On December 24, 2025, The Decoder summarized a new U.S. lawsuit in which John Carreyrou and five other authors accuse OpenAI, Anthropic, Google, Meta, xAI and Perplexity of training AI models on pirated copies of their books. The complaint, filed December 22 in California federal court, seeks up to $150,000 per work for alleged willful infringement via “shadow libraries” like LibGen and Z-Library.
This article aggregates reporting from 8 news sources. The TL;DR is AI-generated from original reporting. Race to AGI's analysis provides editorial context on implications for AGI development.

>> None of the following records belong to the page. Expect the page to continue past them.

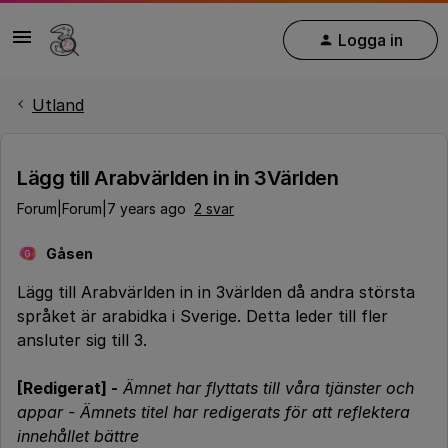
Logga in
Utland
Lägg till Arabvärlden in in 3Världen
Forum|Forum|7 years ago
2 svar
Gåsen
G
Lägg till Arabvärlden in in 3världen då andra största
språket är arabidka i Sverige. Detta leder till fler
ansluter sig till 3.
[Redigerat] -
Ämnet har flyttats till våra tjänster och
appar -
Ämnets titel har redigerats för att reflektera
innehållet bättre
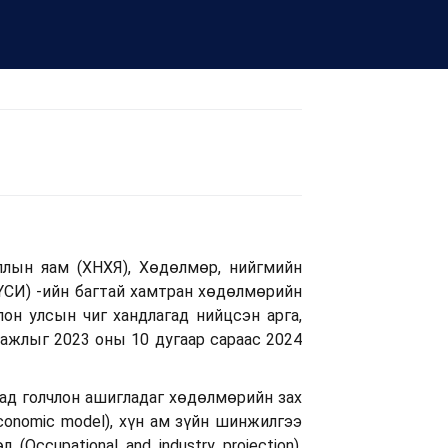
лын яам (ХНХЯ), Хөдөлмөр, нийгмийн
СҮСИ) -ийн багтай хамтран хөдөлмөрийн
лон улсын чиг хандлагад нийцсэн арга,
 ажлыг 2023 оны 10 дугаар сараас 2024
ад голчлон ашигладаг хөдөлмөрийн зах
conomic model), хүн ам зүйн шинжилгээ
(Occupational and industry projection),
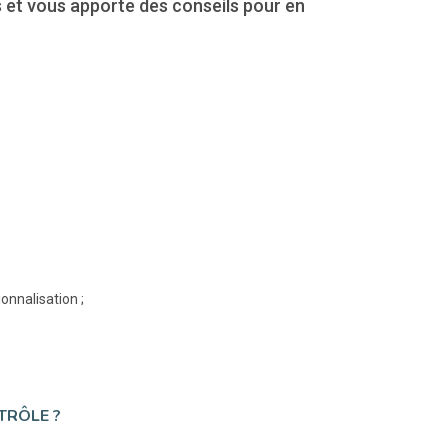
s et vous apporte des conseils pour en
onnalisation ;
TRÔLE ?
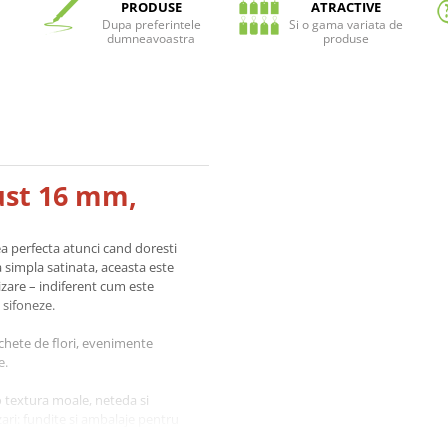
PRODUSE
ATRACTIVE
Dupa preferintele
Si o gama variata de
dumneavoastra
produse
ust 16 mm,
ea perfecta atunci cand doresti
a simpla satinata, aceasta este
lizare – indiferent cum este
 sifoneze.
uchete de flori, evenimente
e.
o textura moale, neteda si
zari: fundite si ambalaje pentru
aranjamente florale, proiecte de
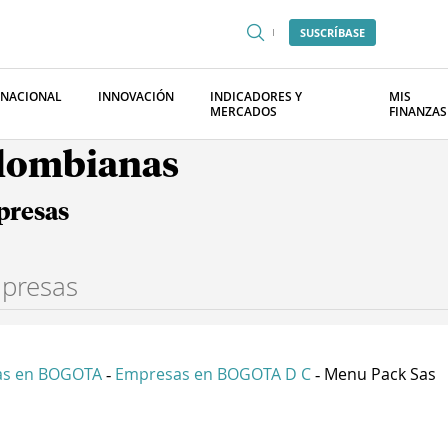
SUSCRÍBASE
RNACIONAL
INNOVACIÓN
INDICADORES Y
MIS
MERCADOS
FINANZAS
olombianas
presas
as en BOGOTA
Empresas en BOGOTA D C
Menu Pack Sas
-
-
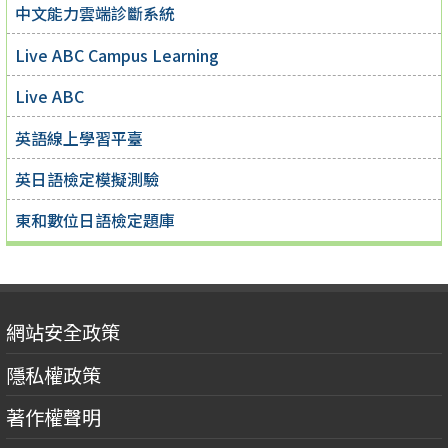
中文能力雲端診斷系統
Live ABC Campus Learning
Live ABC
英語線上學習平臺
英日語檢定模擬測驗
東和數位日語檢定題庫
網站安全政策
隱私權政策
著作權聲明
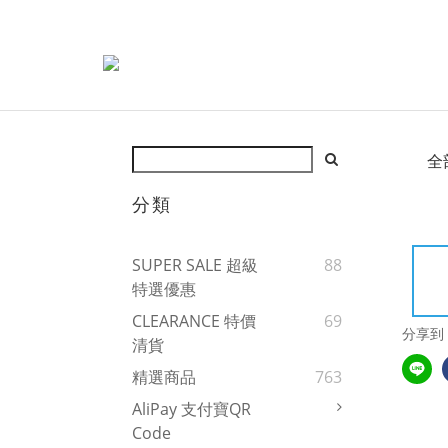
全
分類
SUPER SALE 超級
88
特選優惠
CLEARANCE 特價
69
分享到
清貨
精選商品
763
AliPay 支付寶QR
Code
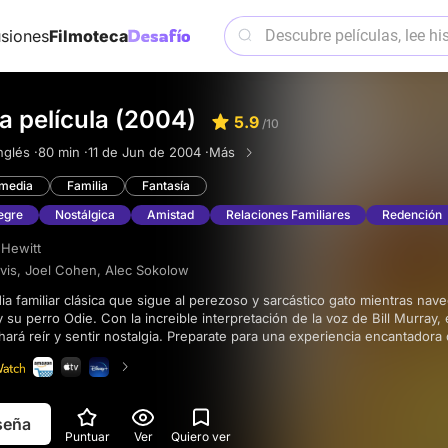
siones
Filmoteca
La película (2004)
5.9
/10
nglés ·
80 min ·
11 de Jun de 2004 ·
Más
media
Familia
Fantasía
egre
Nostálgica
Amistad
Relaciones Familiares
Redención
 Hewitt
vis
,
Joel Cohen
,
Alec Sokolow
su perro Odie. Con la increible interpretación de la voz de Bill Murray, 
hará reír y sentir nostalgia. Preparate para una experiencia encantadora
o de este icónico gato de cómic.
eseña
Puntuar
Ver
Quiero ver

This lawsuit is another sign that copyright friction is becoming a structural constraint on frontier AI, not just background noise. By explicitly targeting training on pirated books and rejecting the class-action route, Carreyrou and co-plaintiffs are trying to raise the effective price of high-quality text data for leading labs like OpenAI, Anthropic, Google, Meta, xAI and Perplexity. If courts agree that using shadow libraries is a separate, willful infringement, statutory damages could become material enough to alter training data strategies.([the-decoder.com](https://the-decoder.com/authors-sue-six-ai-giants-for-book-piracy/))

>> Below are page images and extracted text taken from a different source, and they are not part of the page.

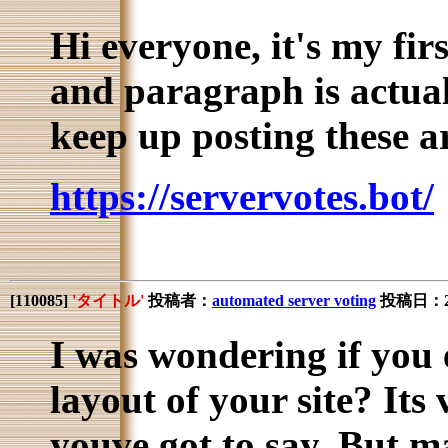
Hi everyone, it's my firs
and paragraph is actual
keep up posting these ar
https://servervotes.bot/
[
110085
]
'タイトル'
投稿者：
automated server voting
投稿日：202
I was wondering if you 
layout of your site? Its
youve got to say. But m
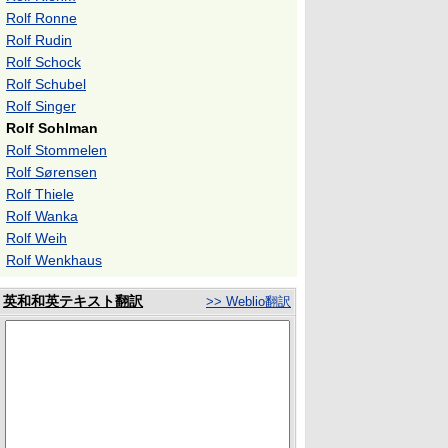
Rolf Ronne
Rolf Rudin
Rolf Schock
Rolf Schubel
Rolf Singer
Rolf Sohlman
Rolf Stommelen
Rolf Sørensen
Rolf Thiele
Rolf Wanka
Rolf Weih
Rolf Wenkhaus
英和和英テキスト翻訳
>> Weblio翻訳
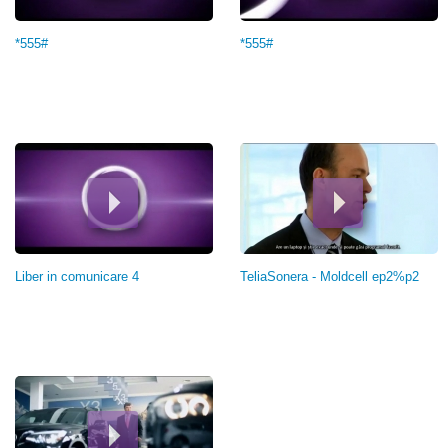
*555#
*555#
Liber in comunicare 4
TeliaSonera - Moldcell ep2%p2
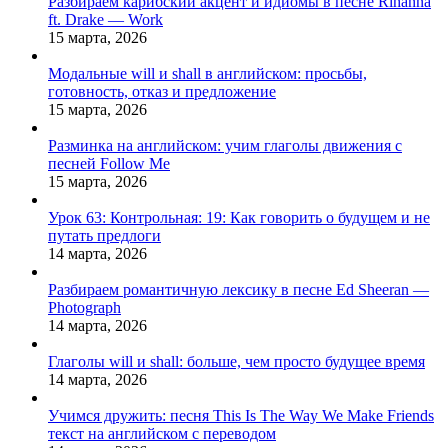
Разбираем карибский акцент и идиомы в песне Rihanna
ft. Drake — Work
15 марта, 2026
Модальные will и shall в английском: просьбы,
готовность, отказ и предложение
15 марта, 2026
Разминка на английском: учим глаголы движения с
песней Follow Me
15 марта, 2026
Урок 63: Контрольная: 19: Как говорить о будущем и не
путать предлоги
14 марта, 2026
Разбираем романтичную лексику в песне Ed Sheeran —
Photograph
14 марта, 2026
Глаголы will и shall: больше, чем просто будущее время
14 марта, 2026
Учимся дружить: песня This Is The Way We Make Friends
текст на английском с переводом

In practical terms, this accelerates the shift toward licensed corpora, synthetic data, and first-party content deals like Disney–OpenAI. It also raises the bar for upstart labs that don’t have deep pockets or strong licensing relationships, potentially entrenching incumbents that can afford to pay. At the same time, a clear legal line against pirated sources may actually de-risk large-scale training, because companies will know what’s off-limits and can plan settlements or licenses accordingly.
For the race to AGI, the likely impact is mixed: higher costs and legal exposure can slow unrestrained scaling, but they may also push big players toward more sustainable, rights-respecting data pipelines that regulators are more willing to tolerate at AGI-adjacent capability levels.